• Records for this exercise
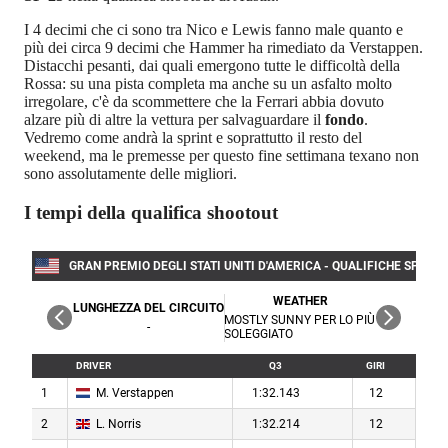
I 4 decimi che ci sono tra Nico e Lewis fanno male quanto e
più dei circa 9 decimi che Hammer ha rimediato da Verstappen.
Distacchi pesanti, dai quali emergono tutte le difficoltà della
Rossa: su una pista completa ma anche su un asfalto molto
irregolare, c'è da scommettere che la Ferrari abbia dovuto
alzare più di altre la vettura per salvaguardare il
fondo
.
Vedremo come andrà la sprint e soprattutto il resto del
weekend, ma le premesse per questo fine settimana texano non
sono assolutamente delle migliori.
I tempi della qualifica shootout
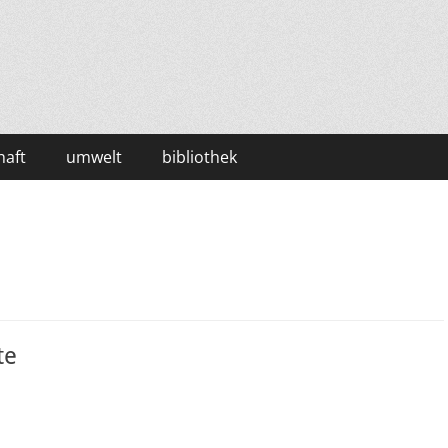
haft
umwelt
bibliothek
te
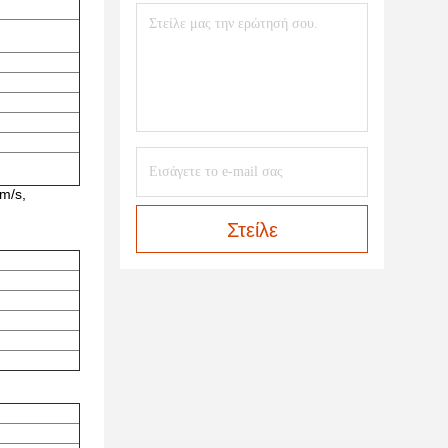
m/s,
Στείλε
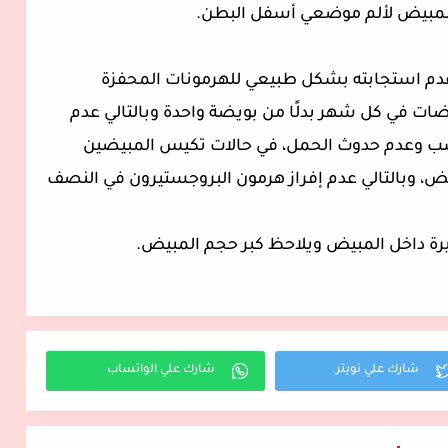
ب المبيض لألم موضعي أسفل البطن.
م استجابته بشكل طبيعي للهرمونات المحفزة
ضات في كل شهر بدلًا من بويضة واحدة وبالتالي عدم
ب وعدم حدوث الحمل، في حالات تكيس المبيضين
ض، وبالتالي عدم إفراز هرمون البروجستيرون في النصف
 داخل المبيض ويلاحظ كبر حجم المبيض.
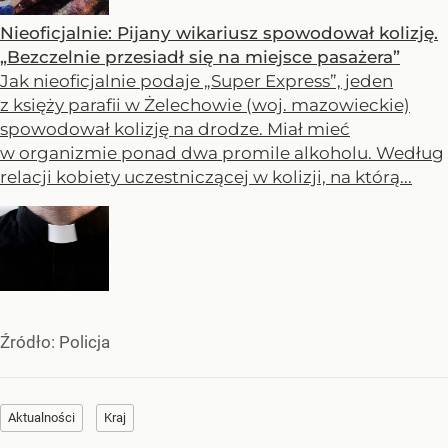
Nieoficjalnie: Pijany wikariusz spowodował kolizję.
„Bezczelnie przesiadł się na miejsce pasażera”
Jak nieoficjalnie podaje „Super Express”, jeden
z księży parafii w Żelechowie (woj. mazowieckie)
spowodował kolizję na drodze. Miał mieć
w organizmie ponad dwa promile alkoholu. Według
relacji kobiety uczestniczącej w kolizji, na którą...
Źródło:
Policja
Aktualności
Kraj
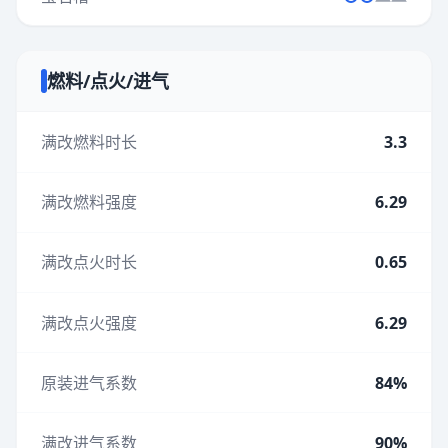
燃料/点火/进气
满改燃料时长
3.3
满改燃料强度
6.29
满改点火时长
0.65
满改点火强度
6.29
原装进气系数
84%
满改进气系数
90%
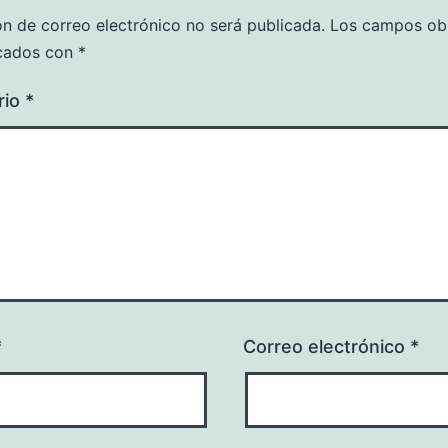
ón de correo electrónico no será publicada.
Los campos obl
cados con
*
rio
*
*
Correo electrónico
*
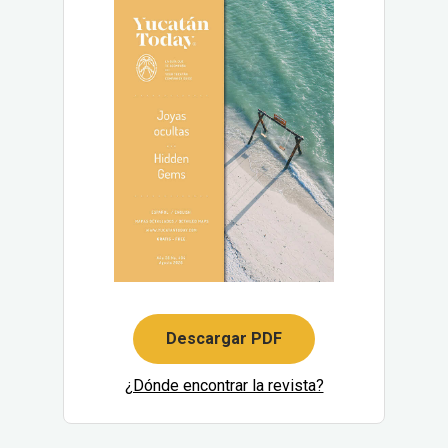
Descargar PDF
¿Dónde encontrar la revista?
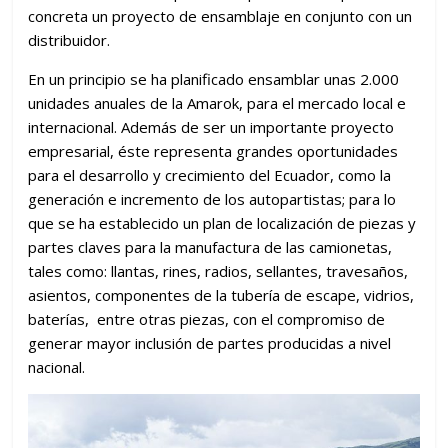
concreta un proyecto de ensamblaje en conjunto con un
distribuidor.
En un principio se ha planificado ensamblar unas 2.000
unidades anuales de la Amarok, para el mercado local e
internacional. Además de ser un importante proyecto
empresarial, éste representa grandes oportunidades
para el desarrollo y crecimiento del Ecuador, como la
generación e incremento de los autopartistas; para lo
que se ha establecido un plan de localización de piezas y
partes claves para la manufactura de las camionetas,
tales como: llantas, rines, radios, sellantes, travesaños,
asientos, componentes de la tubería de escape, vidrios,
baterías, entre otras piezas, con el compromiso de
generar mayor inclusión de partes producidas a nivel
nacional.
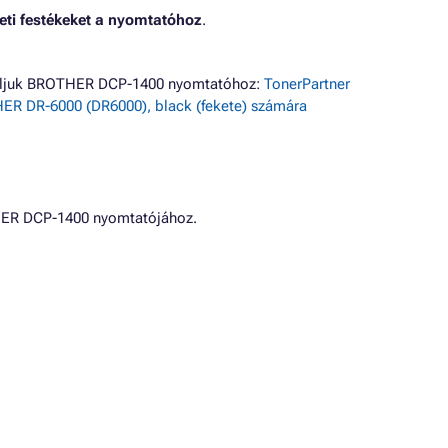
eti festékeket a nyomtatóhoz
.
náljuk BROTHER DCP-1400 nyomtatóhoz:
TonerPartner
R DR-6000 (DR6000), black (fekete) számára
HER DCP-1400 nyomtatójához.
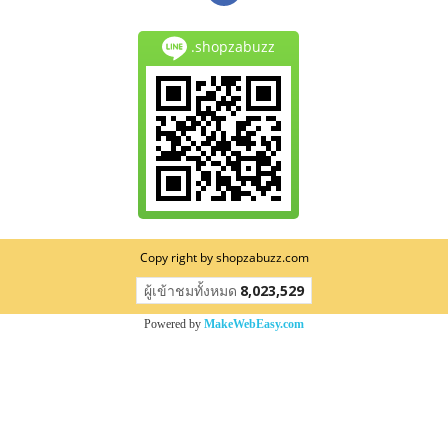
.shopzabuzz
Copy right by shopzabuzz.com
ผู้เข้าชมวันนี้
665
Powered by
MakeWebEasy.com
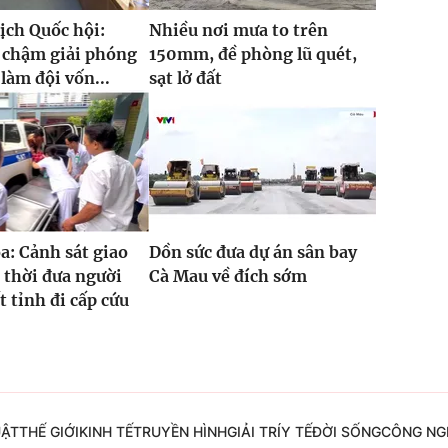
ịch Quốc hội:
Nhiều nơi mưa to trên
 chậm giải phóng
150mm, đề phòng lũ quét,
làm đội vốn...
sạt lở đất
: Cảnh sát giao
Dồn sức đưa dự án sân bay
 thời đưa người
Cà Mau về đích sớm
t tỉnh đi cấp cứu
UẬT
THẾ GIỚI
KINH TẾ
TRUYỀN HÌNH
GIẢI TRÍ
Y TẾ
ĐỜI SỐNG
CÔNG NG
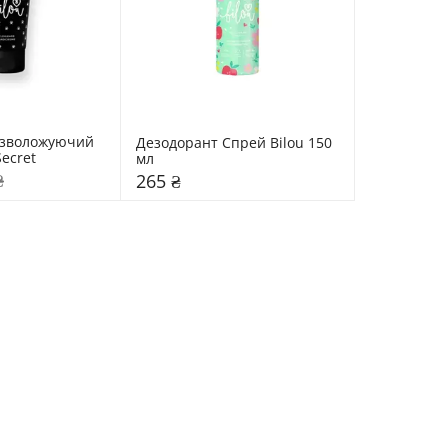
 зволожуючий 
Дезодорант Спрей Bilou 150 
Secret
мл 
₴
265 ₴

• Work task
Please provide a faithful transcription of all the data, pictures excluded.

• Response
I 4 decimi che ci sono tra Nico e Lewis fanno male quanto e
più dei circa 9 decimi che Hammer ha rimediato da Verstappen.
Distacchi pesanti, dai quali emergono tutte le difficoltà della
Rossa: su una pista completa ma anche su un asfalto molto
irregolare, c'è da scommettere che la Ferrari abbia dovuto
alzare più di altre la vettura per salvaguardare il
fondo
.
Vedremo come andrà la sprint e soprattutto il resto del
weekend, ma le premesse per questo fine settimana texano non
sono assolutamente delle migliori.
I tempi della qualifica shootout
haft
umwelt
bibliothek
te
m/s,
Στείλε
ب المبيض لألم موضعي أسفل البطن.
م استجابته بشكل طبيعي للهرمونات المحفزة
ضات في كل شهر بدلًا من بويضة واحدة وبالتالي عدم
ب وعدم حدوث الحمل، في حالات تكيس المبيضين
ض، وبالتالي عدم إفراز هرمون البروجستيرون في النصف
 داخل المبيض ويلاحظ كبر حجم المبيض.
Nieoficjalnie: Pijany wikariusz spowodował kolizję.
„Bezczelnie przesiadł się na miejsce pasażera”
Jak nieoficjalnie podaje „Super Express”, jeden
z księży parafii w Żelechowie (woj. mazowieckie)
spowodował kolizję na drodze. Miał mieć
w organizmie ponad dwa promile alkoholu. Według
relacji kobiety uczestniczącej w kolizji, na którą...
Źródło:
Policja
Aktualności
Kraj
燃料/点火/进气
满改燃料时长
3.3
满改燃料强度
6.29
满改点火时长
0.65
满改点火强度
6.29
原装进气系数
84%
满改进气系数
90%
ón de correo electrónico no será publicada.
Los campos obl
cados con
*
rio
*
*
Correo electrónico
*
Descargar PDF
¿Dónde encontrar la revista?
concreta un proyecto de ensamblaje en conjunto con un
distribuidor.
En un principio se ha planificado ensamblar unas 2.000
unidades anuales de la Amarok, para el mercado local e
internacional. Además de ser un importante proyecto
empresarial, éste representa grandes oportunidades
para el desarrollo y crecimiento del Ecuador, como la
generación e incremento de los autopartistas; para lo
que se ha establecido un plan de localización de piezas y
partes claves para la manufactura de las camionetas,
tales como: llantas, rines, radios, sellantes, travesaños,
asientos, componentes de la tubería de escape, vidrios,
baterías, entre otras piezas, con el compromiso de
generar mayor inclusión de partes producidas a nivel
nacional.
eti festékeket a nyomtatóhoz
.
náljuk BROTHER DCP-1400 nyomtatóhoz:
TonerPartner
R DR-6000 (DR6000), black (fekete) számára
HER DCP-1400 nyomtatójához.
.shopzabuzz
Copy right by shopzabuzz.com
ผู้เข้าชมวันนี้
665
Powered by
MakeWebEasy.com
ịch Quốc hội:
Nhiều nơi mưa to trên
 chậm giải phóng
150mm, đề phòng lũ quét,
làm đội vốn...
sạt lở đất
: Cảnh sát giao
Dồn sức đưa dự án sân bay
 thời đưa người
Cà Mau về đích sớm
t tỉnh đi cấp cứu
UẬT
THẾ GIỚI
KINH TẾ
TRUYỀN HÌNH
GIẢI TRÍ
Y TẾ
ĐỜI SỐNG
CÔNG NG
 зволожуючий 
Дезодорант Спрей Bilou 150 
Secret
мл 
₴
265 ₴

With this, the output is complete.